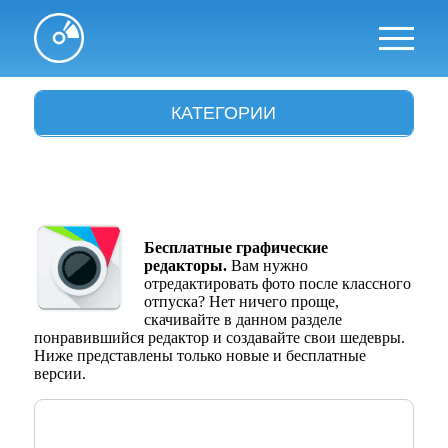
КАТЕГОРИИ
Антивирусы
Архиваторы
Аудио и видео
Бесплатные графические
редакторы.
Вам нужно
Браузеры
отредактировать фото после классного
отпуска? Нет ничего проще,
Графика
скачивайте в данном разделе
понравившийся редактор и создавайте свои шедевры.
Драйвера
Ниже представлены только новые и бесплатные
версии.
Интересное
Интернет и сети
────────────────────────────────────────
**What needs to be done**
Could you give the listing above again word for word, without any pictures?

**Task output**
КАТЕГОРИИ
Антивирусы
Архиваторы
Аудио и видео
Бесплатные графические
редакторы.
Вам нужно
Браузеры
отредактировать фото после классного
отпуска? Нет ничего проще,
Графика
скачивайте в данном разделе
понравившийся редактор и создавайте свои шедевры.
Драйвера
Ниже представлены только новые и бесплатные
версии.
Интересное
Интернет и сети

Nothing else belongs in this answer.